Em um mundo que clama por cooperação e solidariedade, ainda é comum nos depararmos com indivíduos que colocam seus interesses pessoais acima do bem comum. São aqueles que, após serem amparados, orientados e até mesmo salvos em momentos difíceis, viram as costas e agem como se nada lhes fosse devido. Pior ainda são os que, em vez de partir em silêncio, dedicam-se a denegrir, difamar e sabotar aqueles que um dia lhes estenderam a mão.

No ambiente profissional, essa traição assume contornos ainda mais graves. Profissionais que, após anos de oportunidades e crescimento dentro de uma empresa, decidem partir e, em vez de agradecer, lançam-se em campanhas de descrédito contra a mesma organização que lhes deram sustento e espaço para desenvolver suas carreiras. Esqueceram-se de que lealdade é uma via de mão dupla. Empresas são feitas de pessoas, e quando um ex-colaborador escolhe o caminho da difamação, não ataca apenas uma entidade abstrata, mas fere diretamente quem nele depositou confiança.

E o que dizer daquele que um dia se apresentou como aliado, mas que, diante da primeira contrariedade, revela-se um adversário? Aquele que, incapaz de aceitar um “não”, transforma-se em inimigo, usando suas conexões e influência para retaliar? Esses indivíduos perdem mais do que imaginam: perdem a credibilidade, a confiança alheia e, no fim, a própria dignidade.

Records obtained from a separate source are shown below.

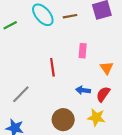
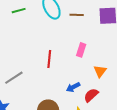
blue arrow: (83, 90) -> (73, 87), turned -48

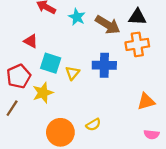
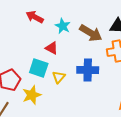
red triangle: (31, 41) -> (52, 48), moved

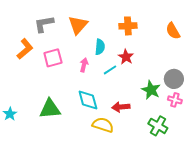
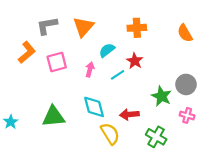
cyan semicircle: (100, 47) -> (107, 50), turned -133
pink cross: (175, 100) -> (187, 115), moved
yellow semicircle: (103, 125) -> (110, 134), turned 40
green cross: (158, 126) -> (156, 137), moved

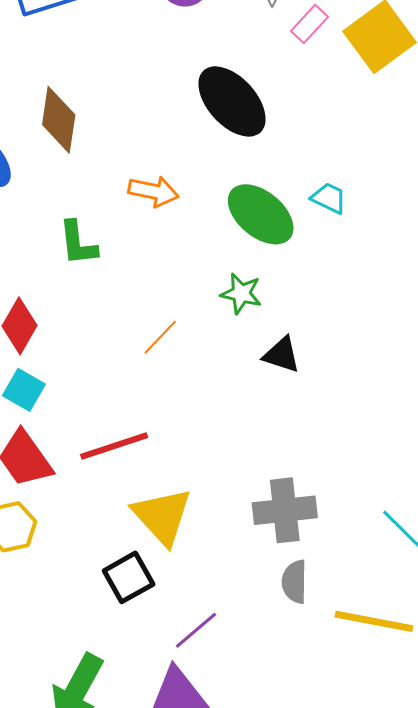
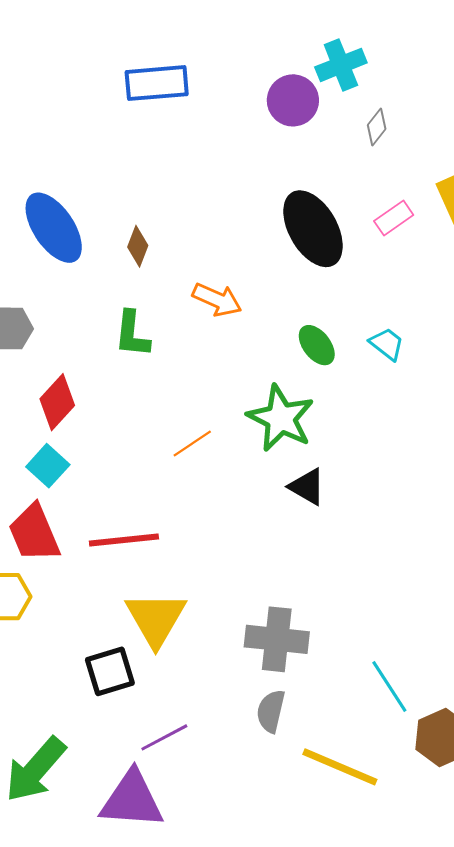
pink rectangle: (310, 24) -> (394, 218), moved
brown diamond: (59, 120) -> (138, 246), moved, size x0.6
green ellipse: (261, 214) -> (317, 345), size x0.6
green star: (241, 294) -> (281, 418), size x1.6

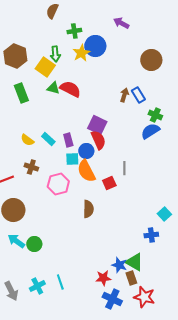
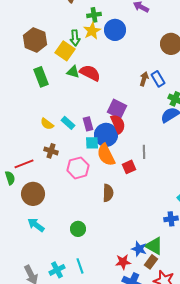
yellow star: (81, 53) -> (92, 31), moved
blue circle: (86, 151) -> (106, 135), size x1.5
green circle: (34, 244) -> (78, 229), moved
brown rectangle: (131, 278) -> (151, 262), turned 56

No jornalismo, isso é particularmente perigoso. Um profissional de imprensa que, movido por ressentimento, abandona a imparcialidade e passa a atacar publicamente seu desafeto, deixa claro que seu compromisso nunca foi com a verdade, mas com o ego. A credibilidade jornalística é construída a duras penas e destruída em um único ato de desequilíbrio. Quem escolhe o caminho da vingança perde o direito de ser levado a sério.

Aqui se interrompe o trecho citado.